BELITUNG TIMUR – Puasa ramadan tak menjadi halangan bagi Tim Dinas Kearsipan dan Perpustakaan Provinsi (Perpusprov) Kepulauan Bangka Belitung untuk melakukan pembinaan perpustakaan sekolah.
Pada Rabu (27/3/2024), pembinaan Perpusprov Babel menyasar SMAN 1 Simpang Pesak, Kabupaten Belitung Timur (Beltim).
Pembinaan perpustakaan SMAN 1 Simpang Pesak yang melibatkan sejumlah Pustakawan DKPUS Provinsi Babel itu, dipimpin langsung Kepala DKPUS Babel Rakhmadi.
Kedatangan Kepala DKPUS Rakhmadi bersama Tim Pembinaan, disambut langsung Kepala SMAN 1 Simpang Pesak, Kemas Akhiriyan, Cabdin Wilayah 5 diwakili Kasi SMA/PK, Deska Anandya Putra Ghani, Pengelola Perpustakaan SMAN 1 Simpang Pesak.
Kepala DKPUS Babel Rakhmadi dalam arahan pengantarnya mengucapkan terima kasih atas sambutan dari Kepala SMAN 1 Simpang Pesak beserta jajarannya, terhadap dirinya dan tim.

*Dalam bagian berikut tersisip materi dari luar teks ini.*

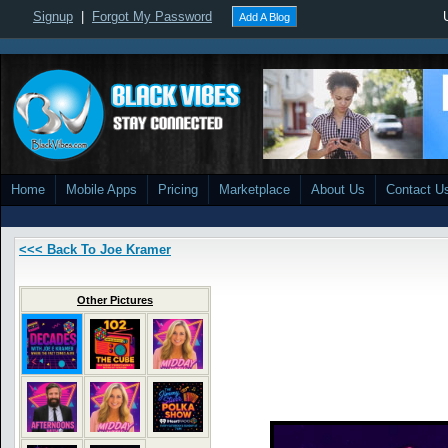
Signup
|
Forgot My Password
Add A Blog
Home
Mobile Apps
Pricing
Marketplace
About Us
Contact U
<<< Back To Joe Kramer
Other Pictures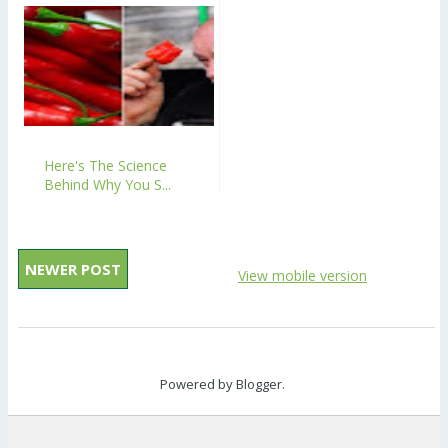
Here's The Science
Behind Why You S...
NEWER POST
View mobile version
Powered by
Blogger
.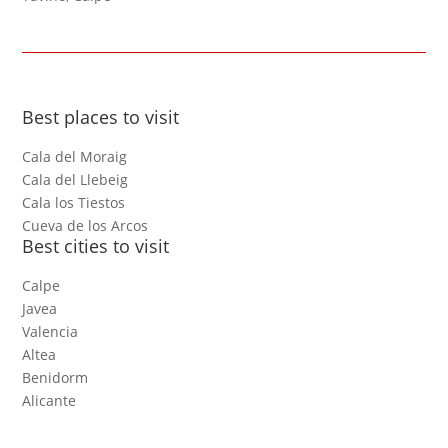
Best places to visit
Cala del Moraig
Cala del Llebeig
Cala los Tiestos
Cueva de los Arcos
Best cities to visit
Calpe
Javea
Valencia
Altea
Benidorm
Alicante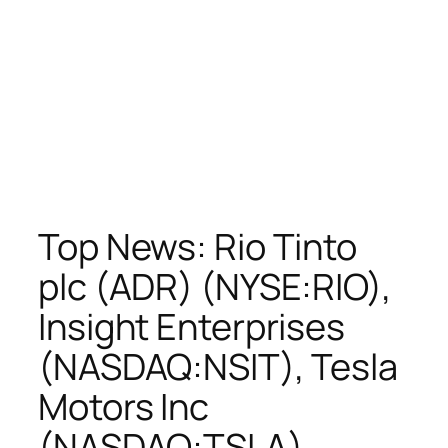
Top News: Rio Tinto
plc (ADR) (NYSE:RIO),
Insight Enterprises
(NASDAQ:NSIT), Tesla
Motors Inc
(NASDAQ:TSLA),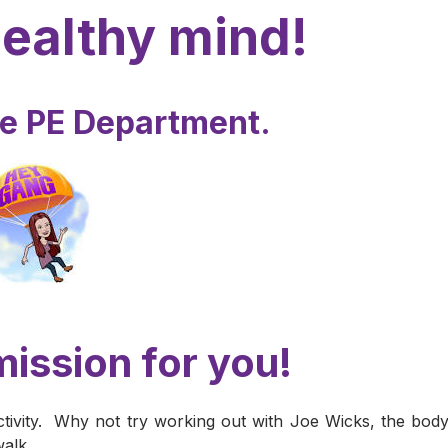
healthy mind!
he PE Department.
ission for you!
tivity. Why not try working out with Joe Wicks, the bod
walk.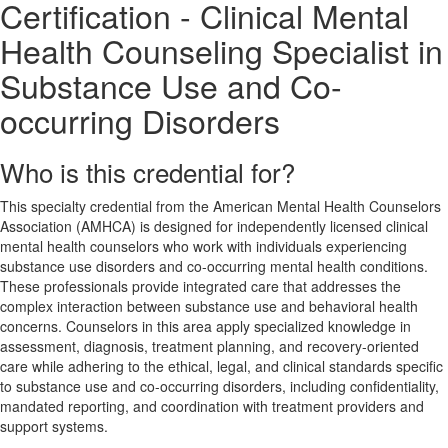
Certification - Clinical Mental
Health Counseling Specialist in
Substance Use and Co-
occurring Disorders
Who is this credential for?
This specialty credential from the American Mental Health Counselors
Association (AMHCA) is designed for independently licensed clinical
mental health counselors who work with individuals experiencing
substance use disorders and co-occurring mental health conditions.
These professionals provide integrated care that addresses the
complex interaction between substance use and behavioral health
concerns. Counselors in this area apply specialized knowledge in
assessment, diagnosis, treatment planning, and recovery-oriented
care while adhering to the ethical, legal, and clinical standards specific
to substance use and co-occurring disorders, including confidentiality,
mandated reporting, and coordination with treatment providers and
support systems.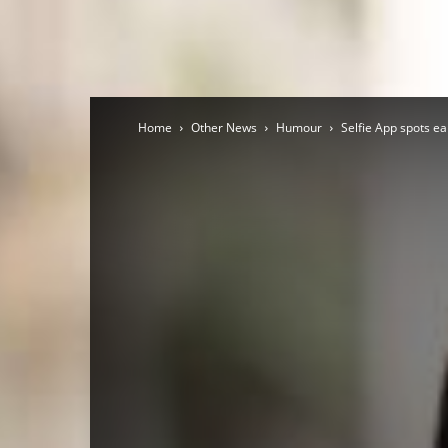
Home
Other News
Humour
Selfie App spots ea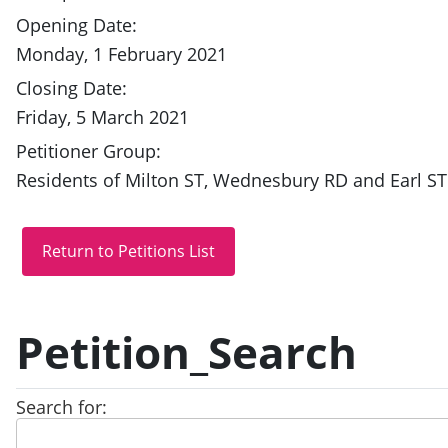
Opening Date:
Monday, 1 February 2021
Closing Date:
Friday, 5 March 2021
Petitioner Group:
Residents of Milton ST, Wednesbury RD and Earl ST
Petition_Search
Search for:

Dijelaskan, bahwa kedatangan mereka kali ini, tiada lain adalah untuk memberikan pembinaan terhadap perpustakaan SMAN 1 Simpang Pesak.
Pembinaan itu sendiri dilakukan, untuk mewujudkan sistem perpustakaan yang sesuai dengan kebutuhan masyarakat, dan mewujudkan mutu perpustakaan yang standar sesuai dengan tuntutan perkembangan ilmu pengetahuan dan teknologi.
Oleh karena itu, kata Rakhmadi, kalau sekolah punya anggaran, agar sekolah mendukung perpustakaannya dengan buku-buku non pembelajaran. Karena, setiap ganti kurikulum, buku itu jadi buku “Pensiunan”.
Di perpustakaan sekolah itu, misalnya ada buku karya-karya lain. Harus dipikirkan. “Kalau ingin memperbaiki perpustakaan, kondisi dasarnya harus dipikirkan, yaitu buku. Karena yang nama perpustakaan, disitulah tempat orang berpikir, membaca, menulis. Sementara di sekolah,” ujar Rakhmadi.
Jadi, sesuai dengan UU tentang Perpustakaan, dipaparkan Kepala DKPUS Babel Rakhmadi, maka SMAN 1 Simpang Pesak harus bisa menjadikan perpustakaan sekolah juga sebagai sebagai salah satu tempat riset para siswa yang bersifat sederhana.
Disamping itu, jadikan pula perpustakaan sekolah ini sebagai tempat pembelajaran, pelestarian karya-karya anak-anak, dan sebagai tempat komunikasi dan informasi, serta ruang rekreasi.
“Jangan jadikan perpustakaan sekolah sepi, tidak menarik orang untuk datang, dan orang datang tidak betah,” saran Rakhmadi.
Sementara itu, Kepala SMAN 1 Simpang Pesak mengaku senang dan tersanjung, bahkan berterima kasih, karena menjadi tujuan pembinaan perpustakaan sekolah dari Perpusprov Babel.
Usai penyambutan dan pengarahan dari Kepala DKPUS Babel Rakhmadi, Tim Pembinaan Perpustakaan langsung melihat kondisi perpustakaan, mulai dari sarana prasarana, buku-buku non pembelajaran, hingga SDM pengelolanya, dan diakhiri dengan pembinaan, apa saja yang harus dilengkapi oleh Perpustakaan SMAN 1 Simpang Pesak supaya bisa standar.